Top of Records shown

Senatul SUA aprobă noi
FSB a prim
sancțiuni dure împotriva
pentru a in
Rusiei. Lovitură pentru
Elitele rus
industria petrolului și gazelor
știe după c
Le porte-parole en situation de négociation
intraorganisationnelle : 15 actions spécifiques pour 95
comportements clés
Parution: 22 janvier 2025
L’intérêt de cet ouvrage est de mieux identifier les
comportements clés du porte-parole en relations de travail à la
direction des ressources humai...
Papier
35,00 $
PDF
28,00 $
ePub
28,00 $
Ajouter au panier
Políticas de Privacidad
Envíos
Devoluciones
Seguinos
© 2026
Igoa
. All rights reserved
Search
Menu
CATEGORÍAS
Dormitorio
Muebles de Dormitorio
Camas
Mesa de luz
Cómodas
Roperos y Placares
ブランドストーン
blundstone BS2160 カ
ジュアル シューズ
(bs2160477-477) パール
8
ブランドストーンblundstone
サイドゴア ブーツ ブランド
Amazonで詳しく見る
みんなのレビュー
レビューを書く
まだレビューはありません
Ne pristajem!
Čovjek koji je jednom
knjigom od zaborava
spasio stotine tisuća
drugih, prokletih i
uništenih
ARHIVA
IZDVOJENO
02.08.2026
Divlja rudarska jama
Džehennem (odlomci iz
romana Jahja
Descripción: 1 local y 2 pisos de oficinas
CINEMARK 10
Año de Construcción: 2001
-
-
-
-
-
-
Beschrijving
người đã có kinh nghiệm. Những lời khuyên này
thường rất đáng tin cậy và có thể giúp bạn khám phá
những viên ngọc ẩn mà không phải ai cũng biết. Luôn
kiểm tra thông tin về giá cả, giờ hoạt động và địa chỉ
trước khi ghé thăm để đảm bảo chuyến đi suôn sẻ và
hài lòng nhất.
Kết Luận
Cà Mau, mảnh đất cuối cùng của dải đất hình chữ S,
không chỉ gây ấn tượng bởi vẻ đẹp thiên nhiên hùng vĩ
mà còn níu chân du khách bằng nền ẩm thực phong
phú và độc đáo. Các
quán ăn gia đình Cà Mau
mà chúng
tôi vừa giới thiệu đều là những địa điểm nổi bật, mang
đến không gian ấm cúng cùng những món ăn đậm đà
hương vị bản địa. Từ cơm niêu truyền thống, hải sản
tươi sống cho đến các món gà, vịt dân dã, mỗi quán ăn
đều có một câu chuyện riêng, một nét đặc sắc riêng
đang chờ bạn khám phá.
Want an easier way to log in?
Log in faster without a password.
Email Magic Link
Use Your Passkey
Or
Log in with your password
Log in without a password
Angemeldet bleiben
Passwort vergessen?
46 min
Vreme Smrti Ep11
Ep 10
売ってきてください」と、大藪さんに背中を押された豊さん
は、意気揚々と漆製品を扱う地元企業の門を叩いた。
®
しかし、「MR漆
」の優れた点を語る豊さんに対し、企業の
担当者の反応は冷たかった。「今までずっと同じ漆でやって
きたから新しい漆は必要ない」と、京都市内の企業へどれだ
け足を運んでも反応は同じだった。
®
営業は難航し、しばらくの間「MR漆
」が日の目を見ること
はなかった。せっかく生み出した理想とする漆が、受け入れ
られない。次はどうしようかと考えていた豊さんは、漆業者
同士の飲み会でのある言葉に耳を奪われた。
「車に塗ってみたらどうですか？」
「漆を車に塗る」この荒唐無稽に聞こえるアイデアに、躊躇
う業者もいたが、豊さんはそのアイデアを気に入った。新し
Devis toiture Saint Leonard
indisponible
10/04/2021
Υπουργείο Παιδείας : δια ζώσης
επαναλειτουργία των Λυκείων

Bottom of Records shown

* **Task prompt**
Transcribe the full listing, word for word.

* **Exercise answer**
Senatul SUA aprobă noi
FSB a prim
sancțiuni dure împotriva
pentru a in
Rusiei. Lovitură pentru
Elitele rus
industria petrolului și gazelor
știe după c
Le porte-parole en situation de négociation
intraorganisationnelle : 15 actions spécifiques pour 95
comportements clés
Parution: 22 janvier 2025
L’intérêt de cet ouvrage est de mieux identifier les
comportements clés du porte-parole en relations de travail à la
direction des ressources humai...
Papier
35,00 $
PDF
28,00 $
ePub
28,00 $
Ajouter au panier
Políticas de Privacidad
Envíos
Devoluciones
Seguinos
© 2026
Igoa
. All rights reserved
Search
Menu
CATEGORÍAS
Dormitorio
Muebles de Dormitorio
Camas
Mesa de luz
Cómodas
Roperos y Placares
ブランドストーン
blundstone BS2160 カ
ジュアル シューズ
(bs2160477-477) パール
8
ブランドストーンblundstone
サイドゴア ブーツ ブランド
Amazonで詳しく見る
みんなのレビュー
レビューを書く
まだレビューはありません
Ne pristajem!
Čovjek koji je jednom
knjigom od zaborava
spasio stotine tisuća
drugih, prokletih i
uništenih
ARHIVA
IZDVOJENO
02.08.2026
Divlja rudarska jama
Džehennem (odlomci iz
romana Jahja
Descripción: 1 local y 2 pisos de oficinas
CINEMARK 10
Año de Construcción: 2001
-
-
-
-
-
-
Beschrijving
người đã có kinh nghiệm. Những lời khuyên này
thường rất đáng tin cậy và có thể giúp bạn khám phá
những viên ngọc ẩn mà không phải ai cũng biết. Luôn
kiểm tra thông tin về giá cả, giờ hoạt động và địa chỉ
trước khi ghé thăm để đảm bảo chuyến đi suôn sẻ và
hài lòng nhất.
Kết Luận
Cà Mau, mảnh đất cuối cùng của dải đất hình chữ S,
không chỉ gây ấn tượng bởi vẻ đẹp thiên nhiên hùng vĩ
mà còn níu chân du khách bằng nền ẩm thực phong
phú và độc đáo. Các
quán ăn gia đình Cà Mau
mà chúng
tôi vừa giới thiệu đều là những địa điểm nổi bật, mang
đến không gian ấm cúng cùng những món ăn đậm đà
hương vị bản địa. Từ cơm niêu truyền thống, hải sản
tươi sống cho đến các món gà, vịt dân dã, mỗi quán ăn
đều có một câu chuyện riêng, một nét đặc sắc riêng
đang chờ bạn khám phá.
Want an easier way to log in?
Log in faster without a password.
Email Magic Link
Use Your Passkey
Or
Log in with your password
Log in without a password
Angemeldet bleiben
Passwort vergessen?
46 min
Vreme Smrti Ep11
Ep 10
売ってきてください」と、大藪さんに背中を押された豊さん
は、意気揚々と漆製品を扱う地元企業の門を叩いた。
®
しかし、「MR漆
」の優れた点を語る豊さんに対し、企業の
担当者の反応は冷たかった。「今までずっと同じ漆でやって
きたから新しい漆は必要ない」と、京都市内の企業へどれだ
け足を運んでも反応は同じだった。
®
営業は難航し、しばらくの間「MR漆
」が日の目を見ること
はなかった。せっかく生み出した理想とする漆が、受け入れ
られない。次はどうしようかと考えていた豊さんは、漆業者
同士の飲み会でのある言葉に耳を奪われた。
「車に塗ってみたらどうですか？」
「漆を車に塗る」この荒唐無稽に聞こえるアイデアに、躊躇
う業者もいたが、豊さんはそのアイデアを気に入った。新し
Devis toiture Saint Leonard
indisponible
10/04/2021
Υπουργείο Παιδείας : δια ζώσης
επαναλειτουργία των Λυκείων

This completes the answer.